The discovery and clinical implementation of immune-checkpoint inhibitors (ICIs) targeting CTLA4, PD-1 and PD-L1 has revolutionized the treatment of cancer, as recognized by the 2018 Nobel Prize for Medicine and Physiology. This groundbreaking new approach has improved the outcomes of patients with various forms of advanced-stage cancer; however, the majority of patients receiving these therapies, even in combination, do not derive clinical benefit. Further development of agents targeting additional immune checkpoints, co-stimulatory receptors and/or co-inhibitory receptors that control T cell function is therefore critical.
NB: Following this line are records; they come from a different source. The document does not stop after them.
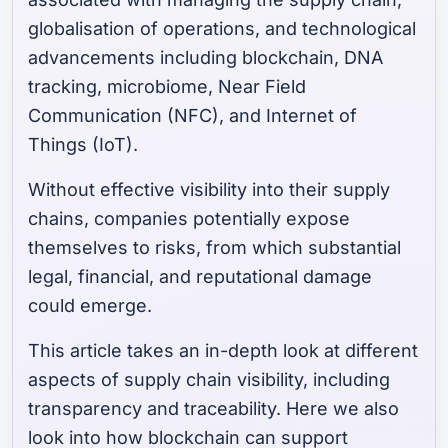
globalisation of operations, and technological
advancements including blockchain, DNA
tracking, microbiome, Near Field
Communication (NFC), and Internet of
Things (IoT).
Without effective visibility into their supply
chains, companies potentially expose
themselves to risks, from which substantial
legal, financial, and reputational damage
could emerge.
This article takes an in-depth look at different
aspects of supply chain visibility, including
transparency and traceability. Here we also
look into how blockchain can support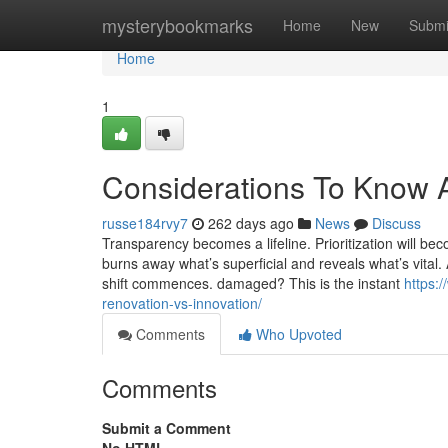
Home
mysterybookmarks
Home
New
Submi
Home
1
Considerations To Know A
russe184rvy7
262 days ago
News
Discuss
Transparency becomes a lifeline. Prioritization will be
burns away what’s superficial and reveals what’s vital. 
shift commences. damaged? This is the instant
https:
renovation-vs-innovation/
Comments
Who Upvoted
Comments
Submit a Comment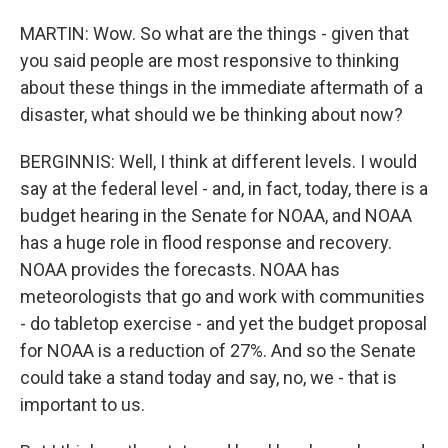
MARTIN: Wow. So what are the things - given that
you said people are most responsive to thinking
about these things in the immediate aftermath of a
disaster, what should we be thinking about now?
BERGINNIS: Well, I think at different levels. I would
say at the federal level - and, in fact, today, there is a
budget hearing in the Senate for NOAA, and NOAA
has a huge role in flood response and recovery.
NOAA provides the forecasts. NOAA has
meteorologists that go and work with communities
- do tabletop exercise - and yet the budget proposal
for NOAA is a reduction of 27%. And so the Senate
could take a stand today and say, no, we - that is
important to us.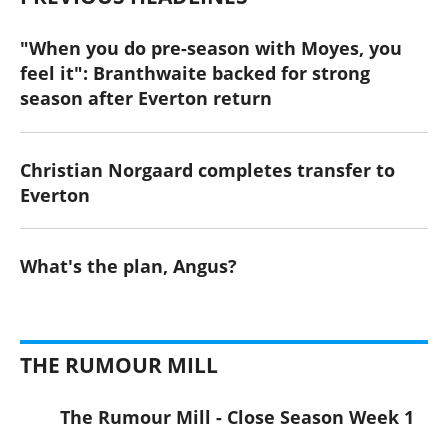
"When you do pre-season with Moyes, you
feel it": Branthwaite backed for strong
season after Everton return
Christian Norgaard completes transfer to
Everton
What's the plan, Angus?
THE RUMOUR MILL
The Rumour Mill - Close Season Week 1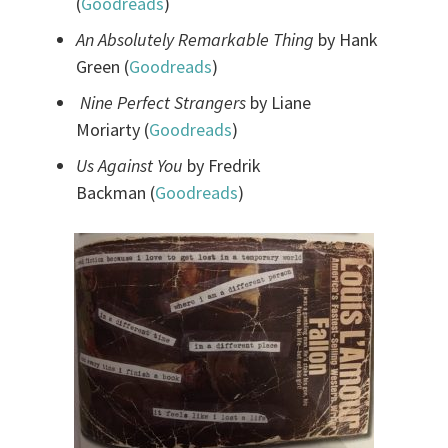
(
Goodreads
)
An Absolutely Remarkable Thing
by Hank
Green (
Goodreads
)
Nine Perfect Strangers
by Liane
Moriarty (
Goodreads
)
Us Against You
by Fredrik
Backman (
Goodreads
)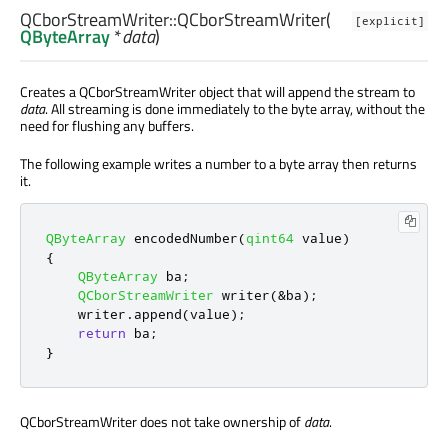
QCborStreamWriter::
QCborStreamWriter
(
[explicit]
QByteArray
*
data
)
Creates a QCborStreamWriter object that will append the stream to
data
. All streaming is done immediately to the byte array, without the
need for flushing any buffers.
The following example writes a number to a byte array then returns
it.
QByteArray
 encodedNumber
(
qint64
 value
)
{
QByteArray
 ba
;
QCborStreamWriter
 writer
(
&
ba
);
    writer
.
append
(
value
);
return
 ba
;
}
QCborStreamWriter does not take ownership of
data
.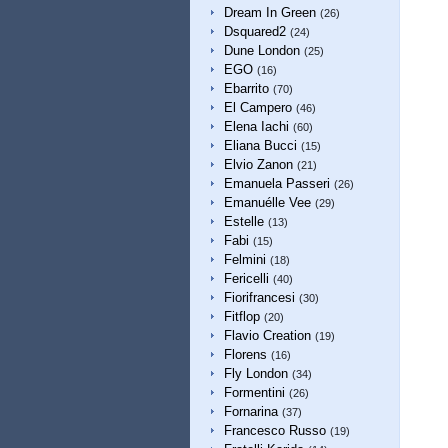
Dream In Green
(26)
Dsquared2
(24)
Dune London
(25)
EGO
(16)
Ebarrito
(70)
El Campero
(46)
Elena Iachi
(60)
Eliana Bucci
(15)
Elvio Zanon
(21)
Emanuela Passeri
(26)
Emanuélle Vee
(29)
Estelle
(13)
Fabi
(15)
Felmini
(18)
Fericelli
(40)
Fiorifrancesi
(30)
Fitflop
(20)
Flavio Creation
(19)
Florens
(16)
Fly London
(34)
Formentini
(26)
Fornarina
(37)
Francesco Russo
(19)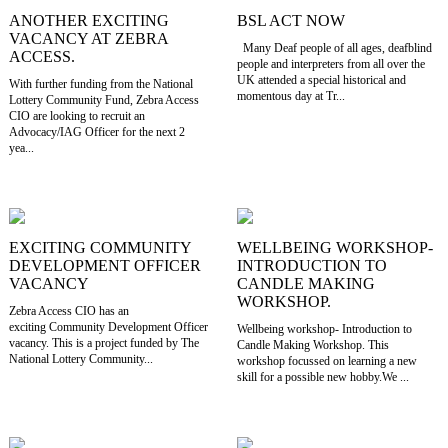
ANOTHER EXCITING
BSL ACT NOW
VACANCY AT ZEBRA
Many Deaf people of all ages, deafblind
ACCESS.
people and interpreters from all over the
UK attended a special historical and
With further funding from the National
momentous day at Tr...
Lottery Community Fund, Zebra Access
CIO are looking to recruit an
Advocacy/IAG Officer for the next 2
yea...
EXCITING COMMUNITY
WELLBEING WORKSHOP-
DEVELOPMENT OFFICER
INTRODUCTION TO
VACANCY
CANDLE MAKING
WORKSHOP.
Zebra Access CIO has an
exciting Community Development Officer
Wellbeing workshop- Introduction to
vacancy. This is a project funded by The
Candle Making Workshop. This
National Lottery Community...
workshop focussed on learning a new
skill for a possible new hobby.We ...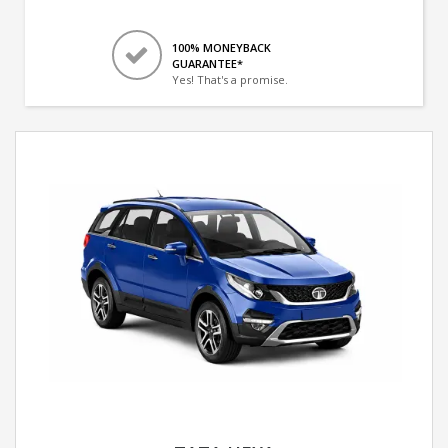
100% MONEYBACK
GUARANTEE*
Yes! That's a promise.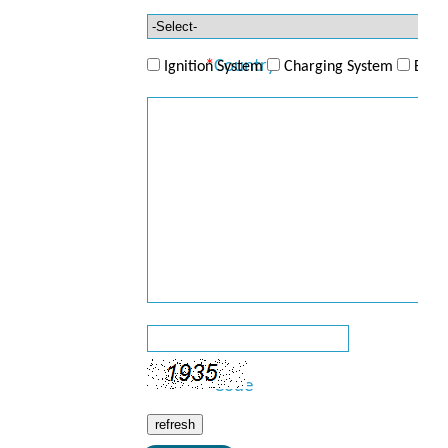
Telephone
*
Country
Ignition System
Charging System
ECU/
*
Product
*
Enquiry
*
Code
refresh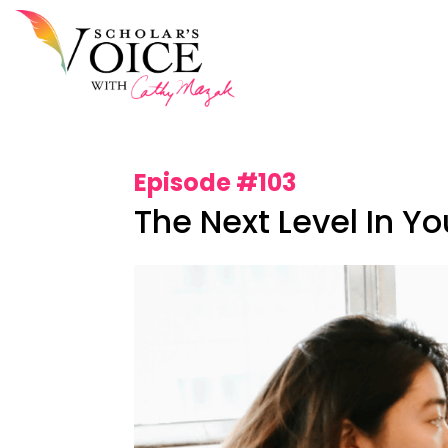
Episode #103
The Next Level In Y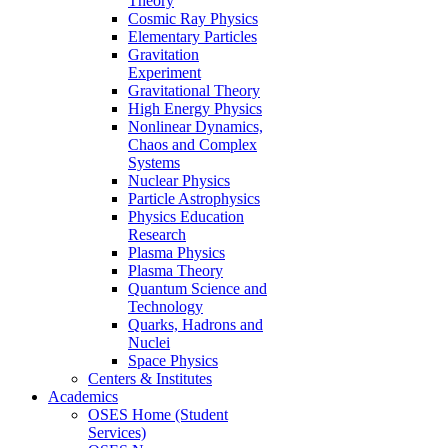
Theory
Cosmic Ray Physics
Elementary Particles
Gravitation
Experiment
Gravitational Theory
High Energy Physics
Nonlinear Dynamics,
Chaos and Complex
Systems
Nuclear Physics
Particle Astrophysics
Physics Education
Research
Plasma Physics
Plasma Theory
Quantum Science and
Technology
Quarks, Hadrons and
Nuclei
Space Physics
Centers & Institutes
Academics
OSES Home (Student
Services)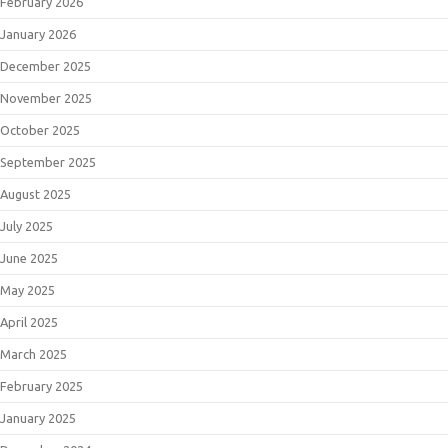
February 2026
January 2026
December 2025
November 2025
October 2025
September 2025
August 2025
July 2025
June 2025
May 2025
April 2025
March 2025
February 2025
January 2025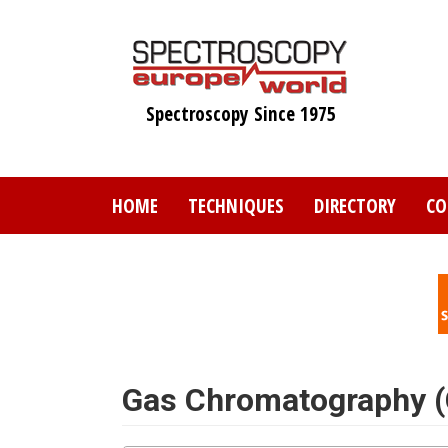
Skip
to
main
content
Spectroscopy Since 1975
HOME
TECHNIQUES
DIRECTORY
CO
Gas Chromatography 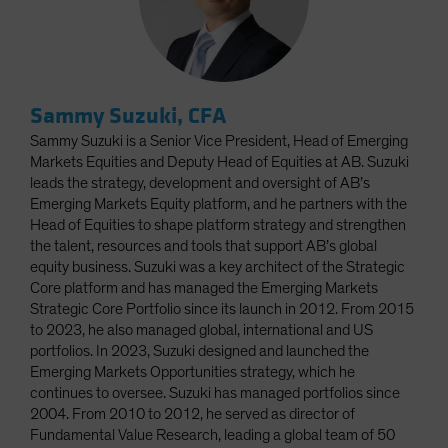
Sammy Suzuki, CFA
Sammy Suzuki is a Senior Vice President, Head of Emerging
Markets Equities and Deputy Head of Equities at AB. Suzuki
leads the strategy, development and oversight of AB’s
Emerging Markets Equity platform, and he partners with the
Head of Equities to shape platform strategy and strengthen
the talent, resources and tools that support AB’s global
equity business. Suzuki was a key architect of the Strategic
Core platform and has managed the Emerging Markets
Strategic Core Portfolio since its launch in 2012. From 2015
to 2023, he also managed global, international and US
portfolios. In 2023, Suzuki designed and launched the
Emerging Markets Opportunities strategy, which he
continues to oversee. Suzuki has managed portfolios since
2004. From 2010 to 2012, he served as director of
Fundamental Value Research, leading a global team of 50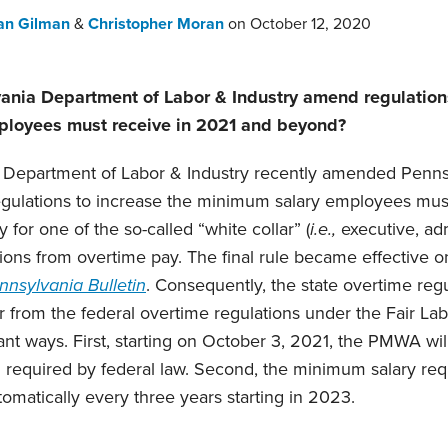
an Gilman
&
Christopher Moran
on
October 12, 2020
ania Department of Labor & Industry amend regulations
loyees must receive in 2021 and beyond?
 Department of Labor & Industry recently amended Penn
ulations to increase the minimum salary employees must
 for one of the so-called “white collar” (
i.e.,
executive, adm
ions from overtime pay. The final rule became effective on
nnsylvania Bulletin
. Consequently, the state overtime reg
 from the federal overtime regulations under the Fair La
ant ways. First, starting on October 3, 2021, the PMWA wil
 required by federal law. Second, the minimum salary req
omatically every three years starting in 2023.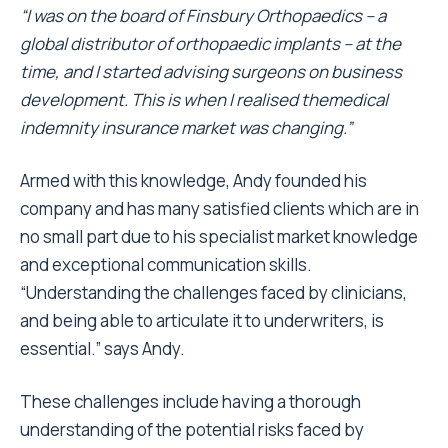
“I was on the board of Finsbury Orthopaedics – a
global distributor of orthopaedic implants – at the
time, and I started advising surgeons on business
development. This is when I realised themedical
indemnity insurance market was changing.”
Armed with this knowledge, Andy founded his
company and has many satisfied clients which are in
no small part due to his specialist market knowledge
and exceptional communication skills.
“Understanding the challenges faced by clinicians,
and being able to articulate it to underwriters, is
essential.” says Andy.
These challenges include having a thorough
understanding of the potential risks faced by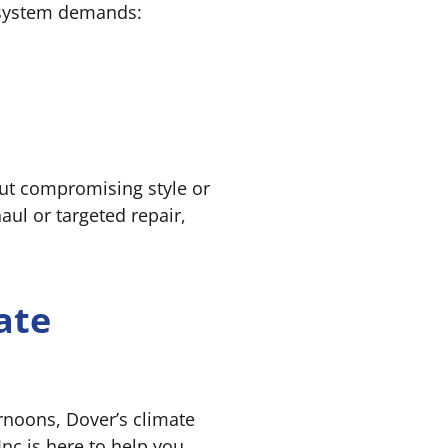
 system demands:
out compromising style or
aul or targeted repair,
ate
rnoons, Dover’s climate
nc is here to help you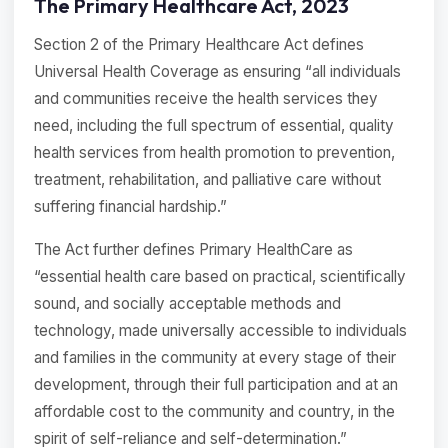
The Primary Healthcare Act, 2023
Section 2 of the Primary Healthcare Act defines
Universal Health Coverage as ensuring “all individuals
and communities receive the health services they
need, including the full spectrum of essential, quality
health services from health promotion to prevention,
treatment, rehabilitation, and palliative care without
suffering financial hardship.”
The Act further defines Primary HealthCare as
“essential health care based on practical, scientifically
sound, and socially acceptable methods and
technology, made universally accessible to individuals
and families in the community at every stage of their
development, through their full participation and at an
affordable cost to the community and country, in the
spirit of self-reliance and self-determination.”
In this Review, we discuss the translational potential and clinical development of agents targeting both co-stimulatory and co-inhibitory T cell receptors. Specifically, we describe their mechanisms of action, and provide an overview of ongoing clinical trials involving novel ICIs including those targeting LAG3, TIM3, TIGIT and BTLA as well as agonists of the co-stimulatory receptors GITR, OX40, 41BB and ICOS. We also discuss several additional approaches, such as harnessing T cell metabolism, in particular via adenosine signalling, inhibition of IDO1, and targeting changes in glucose and fatty acid metabolism. We conclude that further efforts are needed to optimize the timing of combination ICI approaches and, most importantly, to individualize immunotherapy based on both patient-specific and tumour-specific characteristics.

靶向 CTLA4、PD-1 和 PD-L1 的免疫检查点抑制剂 (ICI) 的发现和临床实施彻底改变了癌症的治疗方法，获得了 2018 年诺贝尔医学和生理学奖。这种开创性的新方法改善了各种形式的晚期癌症患者的预后；然而，大多数接受这些疗法的患者，即使是联合疗法，也没有获得临床益处。因此，进一步开发靶向控制 T 细胞功能的额外免疫检查点、共刺激受体和/或共抑制受体的药物至关重要。在这篇综述中，我们讨论了靶向共刺激和共抑制 T 细胞受体的药物的转化潜力和临床开发。具体来说，我们描述了它们的作用机制，并概述正在进行的涉及新型 ICI 的临床试验，包括靶向 LAG3、TIM3、TIGIT 和 BTLA 以及共刺激受体 GITR、OX40、41BB 和 ICOS 的激动剂。我们还讨论了其他几种方法，例如利用 T 细胞代谢，特别是通过腺苷信号传导、抑制 IDO1 以及靶向葡萄糖和脂肪酸代谢的变化。我们的结论是，需要进一步努力来优化组合 ICI 方法的时机，最重要的是，需要根据患者特异性和肿瘤特异性特征对免疫疗法进行个体化。我们还讨论了其他几种方法，例如利用 T 细胞代谢，特别是通过腺苷信号传导、抑制 IDO1 以及靶向葡萄糖和脂肪酸代谢的变化。我们的结论是，需要进一步努力来优化组合 ICI 方法的时机，最重要的是，需要根据患者特异性和肿瘤特异性特征对免疫疗法进行个体化。我们还讨论了其他几种方法，例如利用 T 细胞代谢，特别是通过腺苷信号传导、抑制 IDO1 以及靶向葡萄糖和脂肪酸代谢的变化。我们得出结论，需要进一步努力来优化组合 ICI 方法的时机，最重要的是，需要根据患者特异性和肿瘤特异性特征对免疫疗法进行个体化。